The 155th Armored Brigade Combat Team and 106th Brigade Support Battalion recently held a Yellow Ribbon at the Mississippi Coast Coliseum in Biloxi for members of those units that will deploy to the Middle East in June.
For two days, 1,300 soldiers from 12 companies had access to representatives from 26 organizations that provide support services. Soldiers and their spouses met, listened to speakers, and were able to break out into sessions covering different aspects of deployment.
“They do all these Yellow Ribbons, it’s just a bunch of PowerPoint slide shows,” said Richard Parker of Pascagoula, who deployed to Iraq and Afghanistan with the Mississippi Guard. “When you ask a question they give a vague answer, or the VA will send you to a website that doesn’t always have the answer or is hard to navigate.”
Parker left the Guard in 2016 after being injured in Afghanistan.
“They run through it and they don’t really sit down and explain the ins and outs of the whole process,” he said. “And for people with memory issues, severe TBI (traumatic brain injury) or PTSD, we’re not always understanding what they’re trying to say. They’re throwing all this information out there at once and you’re cutting us loose.
“I think they could have done better.”
“Nobody likes a death by PowerPoint presentation,” said Sgt. First Class James Huffman who has served in a support unit with the 155th since 2001 and is a part of the Yellow Ribbon staff. “That’s where it was going and we looked at it and said ’this is not working, this is not efficient.’”
The new approach for the state’s National Guard is to give soldiers an overview and have representatives of support organizations on hand to answer questions.
Preparing for transition is hard because service members don’t realize what life is going to really be like until they get “on the other side,” said Devlin.
She said it’s hard for them to absorb information because they don’t know what’s coming.
“There’s so much information that they feel like they are overwhelmed,” said Devlin.
The VA is constantly revamping their program, she said, so service members can “see the relevance to their own life.” The latest revamp rolled out April 2.
The department also created Transition and Care Management program for post-9/11 veterans “to face the challenges of multiple deployments, being reintegrated into the community and transitioning,” said Biloxi VA program manager Larry Parker.
“The program intention was to help transition those veterans into VA care,” he said. “There wasn’t the best hand-off between DoD (Department of Defense) and them coming back into the community.”
A report published in February by Clinical Psychology Review found that because so much emphasis is put on veterans with PTSD, the stress of transition is being overlooked.

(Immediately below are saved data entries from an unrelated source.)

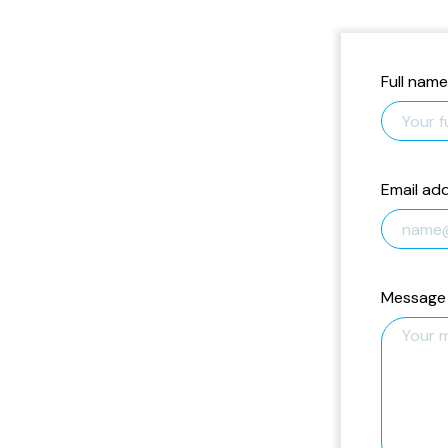
Full name
Email ad
Message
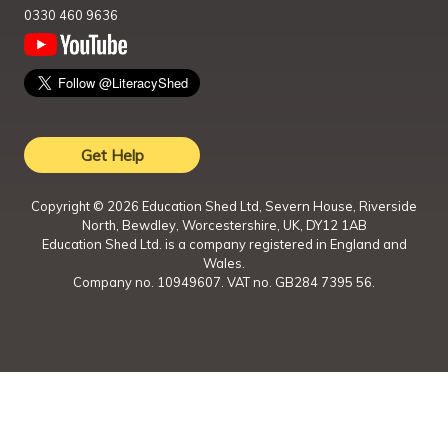
0330 460 9636
Get Help
Copyright ©
2026
Education Shed Ltd, Severn House, Riverside
North, Bewdley, Worcestershire, UK, DY12 1AB
Education Shed Ltd. is a company registered in England and
Wales.
Company no. 10949607. VAT no. GB284 7395 56.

In combat, service members have to “flip a switch to become cold and heartless,” said Army veteran Casey Kennedy of Biloxi. “We’re trained to do that, but when we come back we’re not re-trained to not think the same way.”

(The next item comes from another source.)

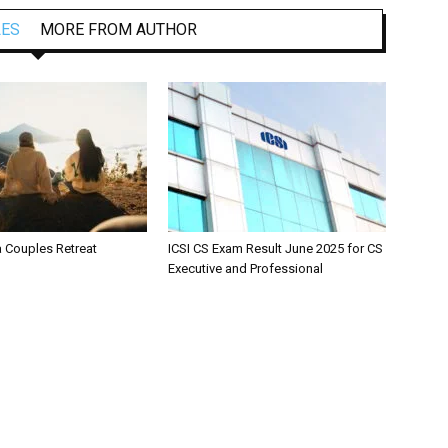
LES
MORE FROM AUTHOR
a Couples Retreat
ICSI CS Exam Result June 2025 for CS
Executive and Professional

But there are indicators that problem is being addressed.
The VA created a Welcome Kit in February to help veterans learn about their services.
The Mississippi National Guard launched the MS National Guard Outreach Services support app in January 2017. It is a comprehensive source for service members and their families to use on either Android or Apple devices
“It’s a challenge to meet them where their needs are, to be where they are, to be able to provide them the information in a format that is helpful,” said Larry Parker of the VA.
A key finding in a 2013 National Academy of Sciences report said “Numerous programs exist to respond to the needs of returning OEF and OIF active-duty personnel, veterans, and family members, but there is little evidence regarding their effectiveness.”
“I’d like to see the providers do a better job of educating the veterans on how they can make adjustments to help themselves,” Parker said.
“Nobody’s really taking that personal interest and sitting down with them and having that conversation,” he said.
“That’s where we can do a better job.”